Out of the blue, you begin to feel dizzy… the room begins to spin.
You sit or lie down.
Minutes or hours pass.
You are okay again.
The big question remains: what triggered your vertigo?
More importantly… how can you prevent it?
A new study published in the Journal of Audiology & Otology pinpoints five triggers of vertigo. And most of them are easy to tackle.
Korean researchers used data from 1,274 adults collected by the 2010 Korea National Health and Nutrition Examination Survey.
This included information on dizziness, nutritional intake, health status, and quality of life, paired with everything they could learn from the participants’ blood and urine tests.
It was clear that vertigo significantly decreased one’s quality of life:
1) People with vertigo were more likely than their peers to complain of impairments in mobility, self-care, the performance of everyday tasks, and either anxiety or depression.
2) They had a longer history of falls, which is unsurprising.
3) They were more likely than their peers to report limiting their daily activities, which is understandable because these activities are harder to accomplish.
4) Accordingly, the vertigo sufferers reported a poorer quality of life than their peers, which is precisely the aspect of vertigo that makes it so difficult to live with.
The good news is that researchers could pinpoint several factors that contribute to vertigo. Most of them were things that could be fixed.
Here are the five triggers:
1) Women and elderly people were significantly more likely to suffer from vertigo than men and younger individuals.
2) People with vertigo were more likely to have consumed lower levels of Vitamin B2, Vitamin A, and carotene (a building block for vitamin A).
3) People with higher hemoglobin levels, which is often caused by smoking, drugs, dehydration, lung disease, heart disease, or cancer, were more likely to have vertigo.

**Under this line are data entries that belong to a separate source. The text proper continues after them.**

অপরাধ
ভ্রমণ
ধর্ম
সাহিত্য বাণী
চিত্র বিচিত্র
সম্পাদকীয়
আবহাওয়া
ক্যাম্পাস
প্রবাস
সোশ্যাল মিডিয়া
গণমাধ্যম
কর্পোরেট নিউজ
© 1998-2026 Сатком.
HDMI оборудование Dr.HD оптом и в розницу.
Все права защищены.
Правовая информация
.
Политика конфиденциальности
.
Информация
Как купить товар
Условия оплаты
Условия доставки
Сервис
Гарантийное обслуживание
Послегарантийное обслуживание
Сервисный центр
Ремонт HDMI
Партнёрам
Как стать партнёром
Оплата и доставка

Hemoglobin is a protein in your red blood cells that carries oxygen.
4) People with higher amounts of fats in their blood streams were the most likely to have vertigo.

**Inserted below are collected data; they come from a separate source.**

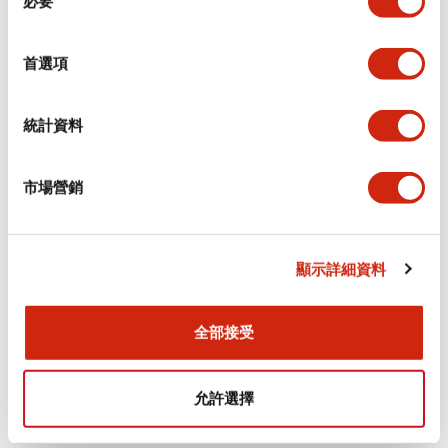
必要
意
選
+
規格
顯示全部
擇
首選項
審美規範
統計資料
電氣規範（額定照明部分）
市場營銷
環境規範
機械規格
顯示詳細資料
安裝和安裝規範
全部接受
允許選擇
文件和檔案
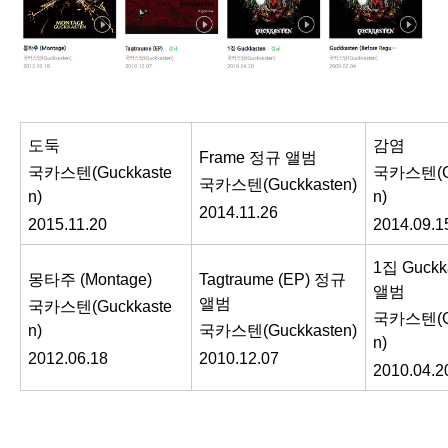
도둑
감염
Frame 정규 앨범
국카스텐(Guckkaste
국카스텐(Gu
국카스텐(Guckkasten)
n)
n)
2014.11.26
2015.11.20
2014.09.1
1집 Guckk
몽타주 (Montage)
Tagtraume (EP) 정규
앨범
앨범
국카스텐(Guckkaste
국카스텐(Gu
n)
국카스텐(Guckkasten)
n)
2012.06.18
2010.12.07
2010.04.2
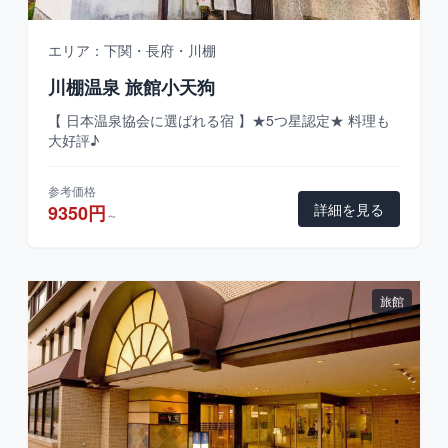
エリア：下関・長府・川棚
川棚温泉 旅館小天狗
【 日本温泉協会に選ばれる宿 】★5つ星認定★ 料理も
大好評♪
参考価格
詳細を見る
9350円
～
旅館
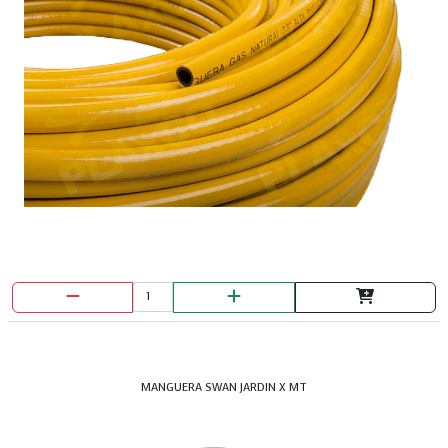
MANGUERA SWAN JARDIN X MT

5) People with high creatinine levels, often due to kidney disease, were more likely to have vertigo. Creatinine is a waste product from the normal breakdown of muscle cells that your kidneys are meant to remove from your body.
High blood pressure and chronic middle ear infection were also risk factors.
What is clear from this list is that the main underlying cause of vertigo would be the lack of blood flow through the arteries, particularly with arteries that lead to the head.